Ustamın kabul etmesi ile dokuzuncu sadece kulağına bir şey ile
dokundu. Ne olduğunu tam olarak görememiştim. Ustamda hiçbir farklılık yoktu.
İhtiyar onun biraz uyuması gerektiğini söyledi. Benim olduğum yere doğru
bakıyordu. Çok korkuyordum. Yaptığım saygısızlığın başından beri farkında
mıydı?
“Korkma Amber. Hepsini duydun umarım? O halde sana bir daha
anlatmama gerek yok. Ustan için kendini geliştirmelisin. Biran önce ayrılıyoruz
buradan. Acele etmelisin.”
“Özür dilerim büyük usta. Peki efendim.”
“Efendim mi? Bana ihtiyar de.”dedi eline sakalına koyarak. Bense
endişeyle açtım ağzımı.
“Saygısızlık olmaz mı efendim?”
“Öğrencilerimden biri, beni bu kelimeye alıştırdı diyelim. Daha ne
kadar orada saklanacaksın öğrenci?”
Güldü... Gülümsemesi sıcak ve samimiydi. O kadar içten gülüyordu
ki Zess’i gördüğüne çok sevinmiş gibiydi. Onun mutluluğunu kıskanmıştım. Zess
gerçekte gizlice dokuzuncuyu takip etmişti. Benim gibi özür dilemek yerine
ihtiyara kendisine daha önce anlatmadığı için çıkıştı. Zess hep böyleydi.
İhtiyarın onun yanındayken bu kadar mutlu olmasını merak etmiştim. Neden ona bu
kadar saygısız davranan birini seviyordu ki?
Ustam için kendimi geliştirmeye kararlıydım. Öğrenecektim. Biz
ayrılmadan önce ustama son kez bakmak istedim. Gözlerini açtı ben yanındayken.
Korkmuştum. Ancak ihtiyar büyüsünün zamanla etkinleştiğini söyledi. Onun
sözleri bitmeden bakır halkalar etrafını sardı ustamın.

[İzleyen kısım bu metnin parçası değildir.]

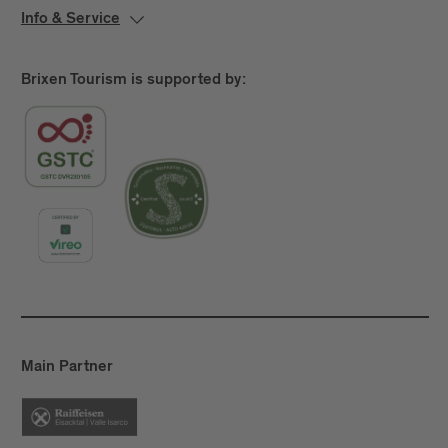
Info & Service
Brixen Tourism is supported by:
Main Partner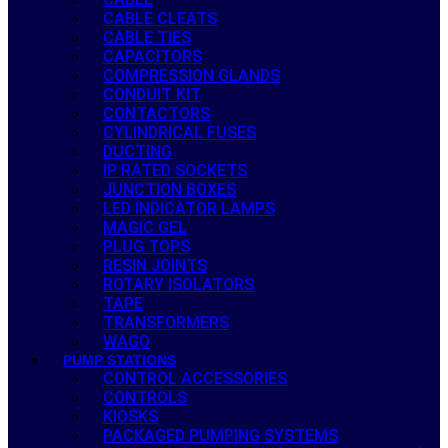
CABLE CLEATS
CABLE TIES
CAPACITORS
COMPRESSION GLANDS
CONDUIT KIT
CONTACTORS
CYLINDRICAL FUSES
DUCTING
IP RATED SOCKETS
JUNCTION BOXES
LED INDICATOR LAMPS
MAGIC GEL
PLUG TOPS
RESIN JOINTS
ROTARY ISOLATORS
TAPE
TRANSFORMERS
WAGO
PUMP STATIONS
CONTROL ACCESSORIES
CONTROLS
KIOSKS
PACKAGED PUMPING SYSTEMS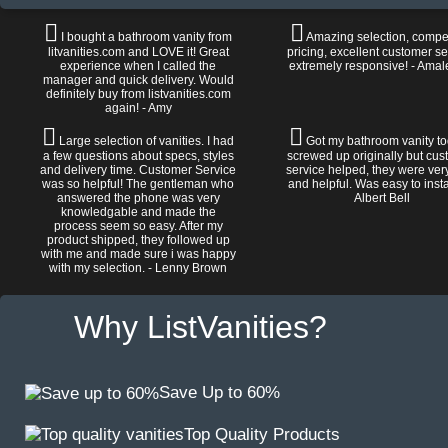
I bought a bathroom vanity from
Amazing selection, compet
litvanities.com and LOVE it! Great
pricing, excellent customer se
experience when I called the
extremely responsive! - Amal
manager and quick delivery. Would
definitely buy from listvanities.com
again! - Amy
Large selection of vanities. I had
Got my bathroom vanity tod
a few questions about specs, styles
screwed up originally but cu
and delivery time. Customer Service
service helped, they were ver
was so helpful! The gentleman who
and helpful. Was easy to install
answered the phone was very
Albert Bell
knowledgable and made the
process seem so easy. After my
product shipped, they followed up
with me and made sure i was happy
with my selection. - Lenny Brown
Why ListVanities?
Save Up to 60%
Top Quality Products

Bu hançerlerde ustalaşmam ne kadar sürebilirdi ki? Yapabilirdim.
Yapmalıydım. Aksi takdirde ihtiyar büyünün bir süre sonra zayıflayacağından ve
zamanla kaybolacağından bahsetti. Büyücünün kendi gücünü sömüren bir kene gibi
olduğunu söylemeyi ihmal etmedi.
Gizlenme mührü ile birleştiğinde daha güçlü olduğundan bahsetti.
Bana sormayı da ihmal etmedi gizlenme mührünü. Nerede olduğunu bilip
bilmediğimi sordu. Muhafızın oğlu için istiyordu. Ancak ben Era’nın da o mührü
kullanmasını istiyordum. Bu nedenle söylemedim.